# Exchange- live the Ranchlife



## Spotfreak (Oct 14, 2011)

Hi, my name is Malou and I'm from Austria. The school leaving examinations are coming soon, it's my last year at school.
So I want to make my dream come true and go to Canada/USA for 2 or 3 months. I hoped that I'll find a ranch, where I can work for board and lodging. 
My motives for this travel are, that I want to improve my english
and that I want to make this experience. Ok... and maybe I watched too much heartland.
But I hope someone here can answer my questions :wink:

at first... does a thread like this already exist (I couldn't find one)

then... worked somebody already on a ranch for board and lodging? Or did a kind of exchange?
... If there is somebody, who did: what organisation did you "use", or how did you get to your hosts?

I hope you can help me 
Malou


----------



## SugarPlumLove (Dec 27, 2009)

I heard of a ranch in the Rockies but it's more of a lesson thing. You work for lessons. It's called Falling Star Ranch and is in McBride BC Close by where I live


----------



## kait18 (Oct 11, 2011)

look for working student positions if you want to learn more english based riding. if you want a ranch life just plug into google for ranch positions in USA or Canada. i found a ton for the USA but its only for a season. like just for the summer or for the winter. just contact them and ask questions. 

good luck and have fun  if only i had thought of that before i got my job :/


----------



## kait18 (Oct 11, 2011)

you can even contact some national parks in the USA.. they have ranchs that offer trail rides to visitors they can put you in contact with people who offer positions like what you are looking for


----------



## proequine (Jul 9, 2009)

I think that your problem is the difference in the US description of a ranch? Ranch can mean many different things in the US. A California ranch can be as small as 5-10 acres, in New Mexico, Montana, Wyoming, ranch land may be 200 sections. (640 acres in 1 section) These _*"ranches*_" are quite different in how they are run and operate. 
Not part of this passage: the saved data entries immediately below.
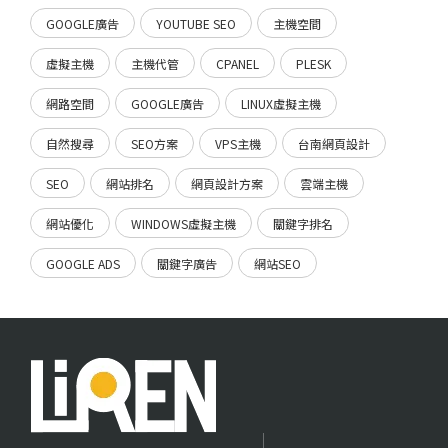
GOOGLE廣告
YOUTUBE SEO
主機空間
虛擬主機
主機代管
CPANEL
PLESK
網路空間
GOOGLE廣告
LINUX虛擬主機
自然搜尋
SEO方案
VPS主機
台南網頁設計
SEO
網站排名
網頁設計方案
雲端主機
網站優化
WINDOWS虛擬主機
關鍵字排名
GOOGLE ADS
關鍵字廣告
網站SEO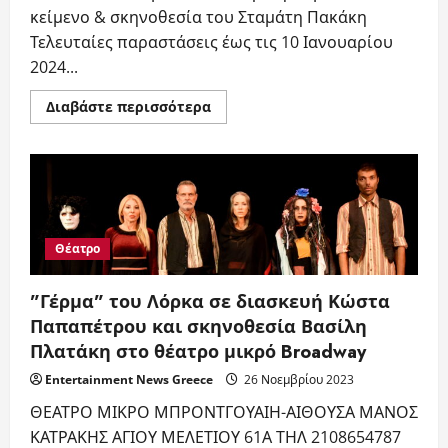
κείμενο & σκηνοθεσία του Σταμάτη Πακάκη
Τελευταίες παραστάσεις έως τις 10 Ιανουαρίου
2024...
Read
Διαβάστε περισσότερα
more
about
«ΤΕΛΕΝΟΒΕΛΑ»
μουσικοθεατρική
κωμωδία
σε
κείμενο
&
σκηνοθεσία
του
Θέατρο
Σταμάτη
Πακάκη
Τελευταίες
”Γέρμα” του Λόρκα σε διασκευή Κώστα
παραστάσεις
έως
Παπαπέτρου και σκηνοθεσία Βασίλη
τις
10
Πλατάκη στο θέατρο μικρό Broadway
Ιανουαρίου
2024
Entertainment News Greece
26 Νοεμβρίου 2023
ΘΕΑΤΡΟ ΜΙΚΡΟ ΜΠΡΟΝΤΓΟΥΑΙΗ-ΑΙΘΟΥΣΑ ΜΑΝΟΣ
ΚΑΤΡΑΚΗΣ ΑΓΙΟΥ ΜΕΛΕΤΙΟΥ 61Α ΤΗΛ 2108654787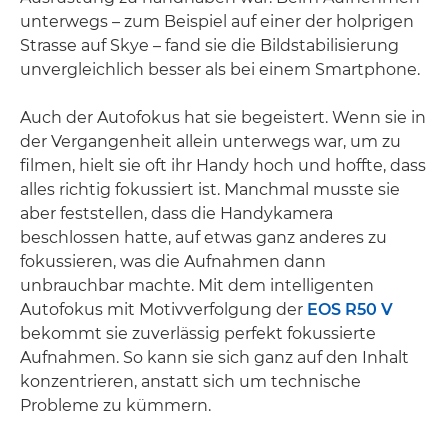
unterwegs – zum Beispiel auf einer der holprigen
Strasse auf Skye – fand sie die Bildstabilisierung
unvergleichlich besser als bei einem Smartphone.
Auch der Autofokus hat sie begeistert. Wenn sie in
der Vergangenheit allein unterwegs war, um zu
filmen, hielt sie oft ihr Handy hoch und hoffte, dass
alles richtig fokussiert ist. Manchmal musste sie
aber feststellen, dass die Handykamera
beschlossen hatte, auf etwas ganz anderes zu
fokussieren, was die Aufnahmen dann
unbrauchbar machte. Mit dem intelligenten
Autofokus mit Motivverfolgung der
EOS R50 V
bekommt sie zuverlässig perfekt fokussierte
Aufnahmen. So kann sie sich ganz auf den Inhalt
konzentrieren, anstatt sich um technische
Probleme zu kümmern.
If you will explain your background studies and experience, we could advise you. Are your studies in cattle, sheep, horses? Land management? Business? Try to tell us what you are hoping to find and experience in employment?


----------



## Equestrienne92 (Oct 26, 2009)

Take a look at websites like yardandgroom.com

You might find something you're looking for.
_Posted via Mobile Device_


----------



## Dreamcatcher Arabians (Nov 14, 2010)

Really, it depends on what you think you want to do. We have a breeding farm here and are on 10 acres, so you're not going to be riding wildly chasing cattle, but you would learn about foaling, training foals/weanlings/young horses, Arabian horses and Arabian crosses and you'd learn Americanized English. 

Write some farms and find one that suits your personality, and will help you accomplish your goals. You just might have to do a lot of letter writing and e-mailing to find just the right one. Good LUCK!


----------



## ceeber (Nov 16, 2011)

Try Sundance Guest Ranch in British Columbia. They are offering work in exchange for free room and board and free horseback riding.


----------



## Saddlebag (Jan 17, 2011)

Google Guest Ranches, Alberta and you should get all kinds of info. It's a start.


----------